Showing @ Cineworld, Glasgow, Sat 22 & Sun 23 Feb

Manuel Martín Cuenca / Spain/Romania/Russia/France / 2013 / 116 mins

It’s true that within the horror genre, cannibalism has been notoriously gory. It is a triumph, then, that Manuel Martín Cuenca has managed to unravel a film of substantial elegance, grace and even quiet desperation about the routines of a seemingly unremarkable Spanish tailor. Based on Humberto Arenal‘s novel, Carlos (Antonio de la Torre) lives the ultimate double life: going to work and crafting the most precise, hand-made suits while travelling the whistling midnight roads in search of women to kill, cut up and eat. When a mysterious and beautiful neighbour moves in, constantly dressed in shades of red, Carlos sees a new opportunity, but is shortly pursued by her sister who arrives in search of her missing sibling.

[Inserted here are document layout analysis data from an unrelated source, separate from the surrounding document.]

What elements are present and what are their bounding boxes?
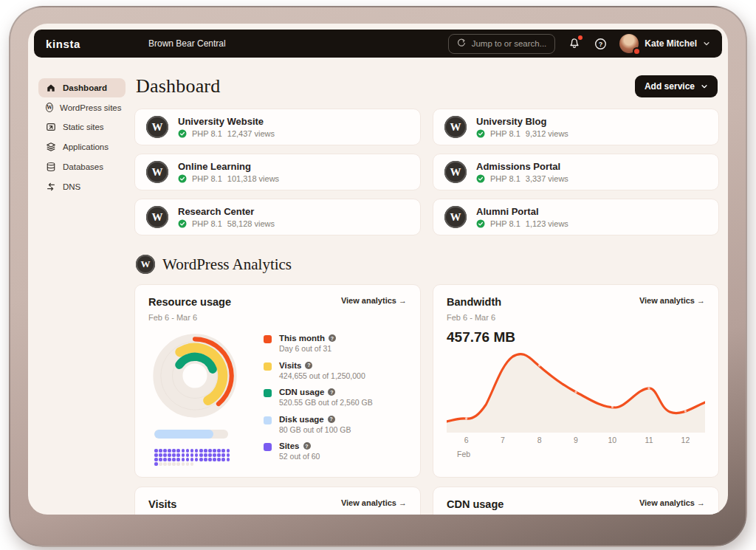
- legend-item-cdn-usage: CDN usage? 520.55 GB out of 2,560 GB: [264, 388, 407, 407]
- help-icon[interactable]: ?: [328, 388, 335, 396]
- site-dot: [195, 449, 199, 453]
- site-dot: [221, 449, 225, 453]
- wordpress-analytics-heading: W WordPress Analytics: [136, 255, 718, 274]
- wordpress-logo: W: [136, 255, 155, 274]
- user-menu[interactable]: Kate Mitchel: [619, 34, 710, 53]
- php-version: PHP 8.1: [490, 129, 520, 138]
- resource-usage-card: Resource usage View analytics → Feb 6 - …: [134, 284, 421, 478]
- site-dot: [168, 462, 171, 466]
- site-dot: [186, 458, 190, 461]
- notifications-bell-icon[interactable]: [568, 37, 581, 50]
- site-card-research-center[interactable]: W Research Center PHP 8.1 58,128 views: [134, 199, 421, 236]
- databases-icon: [46, 162, 56, 172]
- site-dot: [213, 458, 216, 461]
- site-dot: [186, 453, 190, 457]
- home-icon: [46, 83, 56, 93]
- sidebar-item-static-sites[interactable]: Static sites: [38, 117, 126, 137]
- site-dot: [204, 449, 207, 453]
- site-card-online-learning[interactable]: W Online Learning PHP 8.1 101,318 views: [134, 154, 421, 190]
- legend-item-visits: Visits? 424,655 out of 1,250,000: [264, 361, 407, 380]
- view-analytics-link[interactable]: View analytics →: [639, 498, 705, 507]
- site-dot: [154, 462, 158, 466]
- site-card-admissions-portal[interactable]: W Admissions Portal PHP 8.1 3,337 views: [433, 154, 719, 190]
- avatar: [619, 34, 639, 53]
- site-dot: [159, 458, 162, 461]
- wordpress-logo: W: [146, 161, 168, 183]
- main-content: Dashboard Add service W University Websi…: [130, 63, 728, 515]
- site-dot: [154, 449, 158, 453]
- site-dot: [176, 449, 180, 453]
- search-shortcut-icon: [457, 37, 466, 50]
- site-dot: [154, 453, 158, 457]
- site-dot: [208, 449, 212, 453]
- card-title: CDN usage: [447, 498, 504, 510]
- site-dot: [159, 453, 162, 457]
- site-dot: [182, 449, 185, 453]
- wordpress-logo: W: [444, 161, 467, 183]
- site-dot: [217, 453, 221, 457]
- site-views: 12,437 views: [227, 129, 275, 138]
- sidebar-item-applications[interactable]: Applications: [38, 137, 126, 157]
- card-title: Bandwidth: [447, 296, 501, 308]
- site-dot: [172, 449, 176, 453]
- php-version: PHP 8.1: [490, 219, 520, 228]
- site-dot: [213, 453, 216, 457]
- view-analytics-link[interactable]: View analytics →: [639, 296, 705, 305]
- kinsta-logo[interactable]: kinsta: [46, 38, 80, 50]
- x-axis-month: Feb: [457, 450, 705, 458]
- date-range: Feb 6 - Mar 6: [148, 313, 407, 322]
- site-dot: [195, 453, 199, 457]
- site-dot: [163, 453, 167, 457]
- card-title: Resource usage: [148, 296, 231, 308]
- wordpress-logo: W: [444, 206, 467, 228]
- site-dot: [159, 462, 162, 466]
- site-dot: [182, 458, 185, 461]
- site-dot: [227, 453, 230, 457]
- status-ok-icon: [178, 129, 187, 138]
- site-dot: [168, 453, 171, 457]
- view-analytics-link[interactable]: View analytics →: [341, 296, 407, 305]
- sidebar-item-dns[interactable]: DNS: [38, 177, 126, 196]
- search-placeholder: Jump to or search...: [472, 39, 547, 48]
- card-title: Visits: [148, 498, 176, 510]
- x-axis-labels: 6 7 8 9 10 11 12: [447, 436, 705, 447]
- help-icon[interactable]: ?: [594, 37, 607, 50]
- help-icon[interactable]: ?: [305, 362, 312, 369]
- svg-text:?: ?: [599, 40, 602, 47]
- site-views: 9,312 views: [526, 129, 568, 138]
- site-dot: [172, 458, 176, 461]
- site-dot: [176, 458, 180, 461]
- applications-icon: [46, 142, 56, 152]
- help-icon[interactable]: ?: [303, 442, 311, 450]
- wordpress-logo: W: [146, 206, 168, 228]
- search-input[interactable]: Jump to or search...: [448, 34, 556, 54]
- view-analytics-link[interactable]: View analytics →: [341, 498, 407, 507]
- site-dot: [182, 462, 185, 466]
- add-service-button[interactable]: Add service: [635, 75, 718, 97]
- site-dot: [186, 462, 190, 466]
- site-dot: [163, 462, 167, 466]
- site-dot: [168, 458, 171, 461]
- wordpress-icon: W: [46, 103, 53, 112]
- wordpress-logo: W: [444, 116, 467, 138]
- php-version: PHP 8.1: [192, 174, 222, 183]
- sidebar-item-wordpress-sites[interactable]: W WordPress sites: [38, 98, 126, 117]
- php-version: PHP 8.1: [192, 129, 222, 138]
- site-views: 58,128 views: [227, 219, 275, 228]
- sidebar-item-databases[interactable]: Databases: [38, 157, 126, 176]
- help-icon[interactable]: ?: [328, 416, 335, 423]
- site-card-alumni-portal[interactable]: W Alumni Portal PHP 8.1 1,123 views: [433, 199, 719, 236]
- sidebar-item-dashboard[interactable]: Dashboard: [38, 78, 126, 97]
- site-dot: [221, 453, 225, 457]
- workspace-name[interactable]: Brown Bear Central: [148, 38, 226, 49]
- help-icon[interactable]: ?: [329, 334, 336, 342]
- site-dot: [182, 453, 185, 457]
- site-card-university-website[interactable]: W University Website PHP 8.1 12,437 view…: [134, 109, 421, 145]
- cdn-usage-card: CDN usage View analytics → Feb 6 - Mar 6: [433, 487, 719, 515]
- site-card-university-blog[interactable]: W University Blog PHP 8.1 9,312 views: [433, 109, 719, 145]
- site-dot: [208, 458, 212, 461]
- site-dot: [186, 449, 190, 453]
- site-dot: [199, 449, 203, 453]
- chevron-down-icon: [703, 40, 710, 47]
- site-dot: [190, 453, 194, 457]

Cuenca provokes all sorts of debates on motive in Cannibal; sexual desire and fantasy, revenge, fear, even the explosion of bourgeois propriety. Carlos seems to fall in love with the incoming sister Nina (Olimpia Melinte) but there is a permanent air of peril, so reminiscent of Almodóvar in The Skin I Live In, that evokes an irresistible danger and suspense. The relationships between Cuenca’s characters recall a tense, cliff-edge Chabrol who gave his ordinary characters the most twisted and concealed desires. Moreover, Cannibal is beautifully and carefully shot, at times ever so slightly over-engineered, but is a completely engrossing watch.